TPost – Bidang Profesi dan Pengamanan (Bid Propam) Polda Maluku Utara mengambil langkah tegas terhadap oknum anggota polisi yang terlibat kasus Kekerasan Dalam Rumah Tangga (KDRT).
Bripka RAP alias Raeychand yang bertugas di Satuan Brimob Polda Maluku Utara itu resmi dijatuhi sanksi Pemberhentian Tidak Dengan Hormat (PTDH) setelah menjalani sidang kode etik pada Senin (6/4/2026).
Sidang yang berlangsung di Aula TMCC Polres Ternate tersebut turut dihadiri oleh korban, Pipin Wulandari, melalui sambungan daring dikarenakan kondisi kesehatannya yang belum pulih sepenuhnya.
Putusan ini dipandang sebagai bentuk kepastian hukum dan keadilan bagi korban serta keluarganya.
Kuasa hukum korban, M. Bahtiar Husni, mengungkapkan bahwa Bripka RAP menyatakan tidak akan mengajukan banding atas putusan PTDH tersebut.
Hal ini membuat keputusan sidang etik tersebut berpotensi langsung berkekuatan hukum tetap atau final.
“Kami juga meminta Kapolda segera memproses upacara lepas dinas,” tegas Bahtiar.

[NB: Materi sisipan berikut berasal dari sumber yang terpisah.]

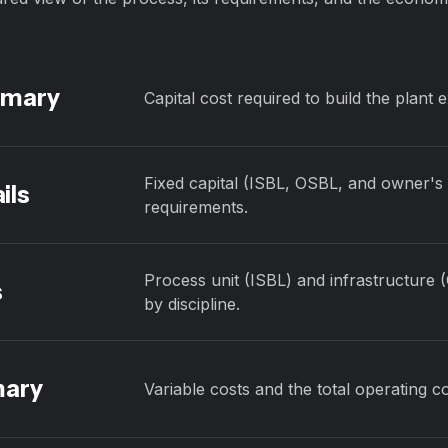
mmary
Capital cost required to build the plant 
Fixed capital (ISBL, OSBL, and owner's c
ils
requirements.
Process unit (ISBL) and infrastructure 
s
by discipline.
mary
Variable costs and the total operating co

Senada dengan hal tersebut, Direktur Daulat Perempuan Maluku Utara, Nurdewa Syafar, menilai putusan ini sangat berarti bagi rasa keadilan korban.
Saat ini, pihaknya masih terus memberikan pendampingan psikologis terhadap korban dan anaknya guna memulihkan trauma yang dialami pascakejadian.
Meskipun status kedinasannya telah dicabut, perjalanan hukum Bripka RAP belum berakhir.
Kabid Humas Polda Maluku Utara, Kombes Pol. Wahyu Istanto Bram, menjelaskan bahwa hasil sidang etik akan segera diproses administrasinya oleh Biro SDM untuk penerbitan keputusan PTDH.
Di sisi lain, Bripka RAP telah ditetapkan sebagai tersangka dalam kasus pidana KDRT yang ditangani oleh Polsek Ternate Utara bersama Satreskrim Polres Ternate.
Pihak korban mendesak agar proses pidana ini dipercepat dan segera dilimpahkan ke Kejaksaan Negeri Ternate untuk disidangkan di meja hijau.